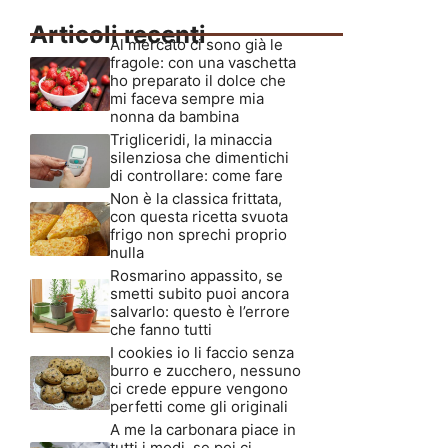
Articoli recenti
Al mercato ci sono già le
fragole: con una vaschetta
ho preparato il dolce che
mi faceva sempre mia
nonna da bambina
Trigliceridi, la minaccia
silenziosa che dimentichi
di controllare: come fare
Non è la classica frittata,
con questa ricetta svuota
frigo non sprechi proprio
nulla
Rosmarino appassito, se
smetti subito puoi ancora
salvarlo: questo è l’errore
che fanno tutti
I cookies io li faccio senza
burro e zucchero, nessuno
ci crede eppure vengono
perfetti come gli originali
A me la carbonara piace in
tutti i modi, se poi ci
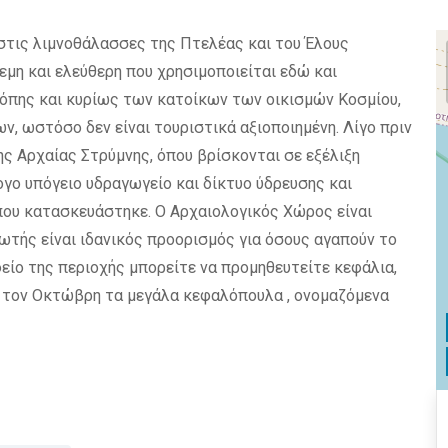
 στις λιμνοθάλασσες της Πτελέας και του Έλους
μη και ελεύθερη που χρησιμοποιείται εδώ και
όπης και κυρίως των κατοίκων των οικισμών Κοσμίου,
, ωστόσο δεν είναι τουριστικά αξιοποιημένη. Λίγο πριν
ς Αρχαίας Στρύμνης, όπου βρίσκονται σε εξέλιξη
ογο υπόγειο υδραγωγείο και δίκτυο ύδρευσης και
που κατασκευάστηκε. Ο Αρχαιολογικός Χώρος είναι
ωτής είναι ιδανικός προορισμός για όσους αγαπούν το
είο της περιοχής μπορείτε να προμηθευτείτε κεφάλια,
ι τον Οκτώβρη τα μεγάλα κεφαλόπουλα , ονομαζόμενα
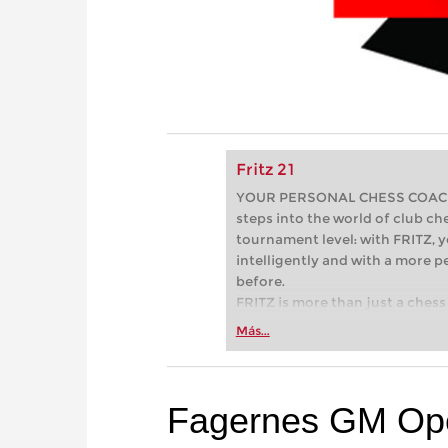
Fritz 21
YOUR PERSONAL CHESS COACH - 
steps into the world of club che
tournament level: with FRITZ, y
intelligently and with a more 
before.
FRITZ is more than just a chess 
Whether you’re taking your firs
Más...
or already playing at a tournam
more efficiently, intelligently
approach than ever before.
Fagernes GM Op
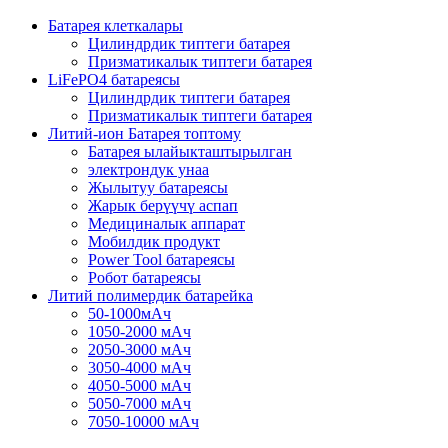
Батарея клеткалары
Цилиндрдик типтеги батарея
Призматикалык типтеги батарея
LiFePO4 батареясы
Цилиндрдик типтеги батарея
Призматикалык типтеги батарея
Литий-ион Батарея топтому
Батарея ылайыкташтырылган
электрондук унаа
Жылытуу батареясы
Жарык берүүчү аспап
Медициналык аппарат
Мобилдик продукт
Power Tool батареясы
Робот батареясы
Литий полимердик батарейка
50-1000мАч
1050-2000 мАч
2050-3000 мАч
3050-4000 мАч
4050-5000 мАч
5050-7000 мАч
7050-10000 мАч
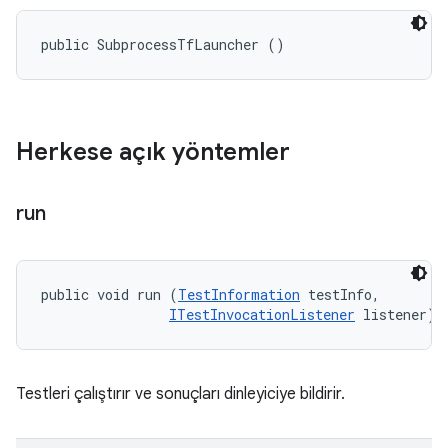
public SubprocessTfLauncher ()
Herkese açık yöntemler
run
public void run (
TestInformation
 testInfo, 

ITestInvocationListener
 listener)
Testleri çalıştırır ve sonuçları dinleyiciye bildirir.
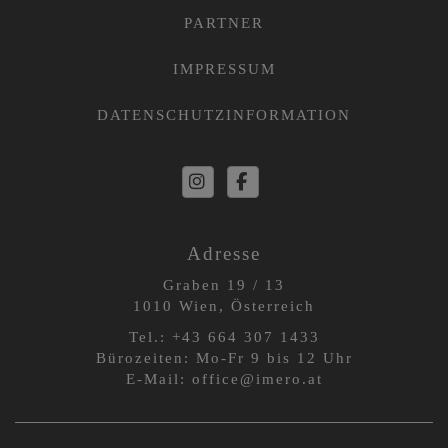
PARTNER
IMPRESSUM
DATENSCHUTZINFORMATION
Adresse
Graben 19 / 13
1010 Wien, Österreich
Tel.:
+43 664 3
07 1433
Bürozeiten: Mo-Fr 9 bis 12 Uhr
E-Mail:
office@imero.at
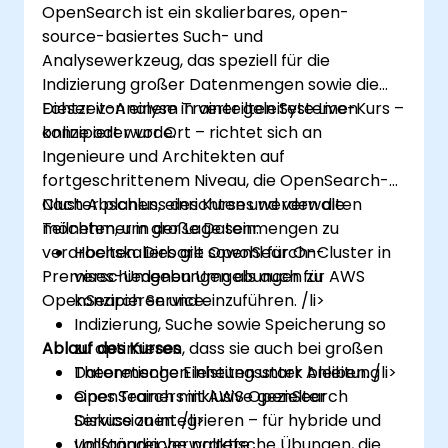
OpenSearch ist ein skalierbares, open-
source-basiertes Such- und
Analysewerkzeug, das speziell für die
Indizierung großer Datenmengen sowie die
Echtzeit-Analyse in verteilten Systemen
Dieser von einem Trainer geleitete Live-Kurs –
konzipiert wurde.
online oder vor Ort – richtet sich an
Ingenieure und Architekten auf
fortgeschrittenem Niveau, die OpenSearch-
Cluster planen, einrichten und verwalten
Nach Abschluss des Kurses werden die
möchten, um große Datenmengen zu
Teilnehmer in der Lage sein:
verarbeiten. Dies gilt sowohl für On-
Hochskalierbare OpenSearch-Cluster in
Premises-Umgebungen als auch für AWS
verschiedenen Umgebungen zu
OpenSearch Service.
konzipieren und einzuführen. /li>
Indizierung, Suche sowie Speicherung so
Ablauf des Kurses
zu optimieren, dass sie auch bei großen
Theoretische Einheiten unter Anleitung
Datenmengen leistungsstark bleiben. /li>
OpenSearch mit AWS OpenSearch
eines Trainers inklusive gezielter
Service zu integrieren – für hybride und
Diskussionen. /li>
vollständig verwaltete
Umfangreiche praktische Übungen, die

· · ·

▶ **ASSIGNMENT**
Your answer must be everything above from the line with "3050-4000 мАч" down to the line with "Echtzeit-Analyse in verteilten Systemen", word for word, and no pictures.

▶ **ANSWER TO THIS TASK**
3050-4000 мАч
4050-5000 мАч
5050-7000 мАч
7050-10000 мАч
public SubprocessTfLauncher ()
Herkese açık yöntemler
run
public void run (
TestInformation
 testInfo, 

ITestInvocationListener
 listener)
Testleri çalıştırır ve sonuçları dinleyiciye bildirir.
PARTNER
IMPRESSUM
DATENSCHUTZINFORMATION
Adresse
Graben 19 / 13
1010 Wien, Österreich
Tel.:
+43 664 3
07 1433
Bürozeiten: Mo-Fr 9 bis 12 Uhr
E-Mail:
office@imero.at
OpenSearch ist ein skalierbares, open-
source-basiertes Such- und
Analysewerkzeug, das speziell für die
Indizierung großer Datenmengen sowie die
Echtzeit-Analyse in verteilten Systemen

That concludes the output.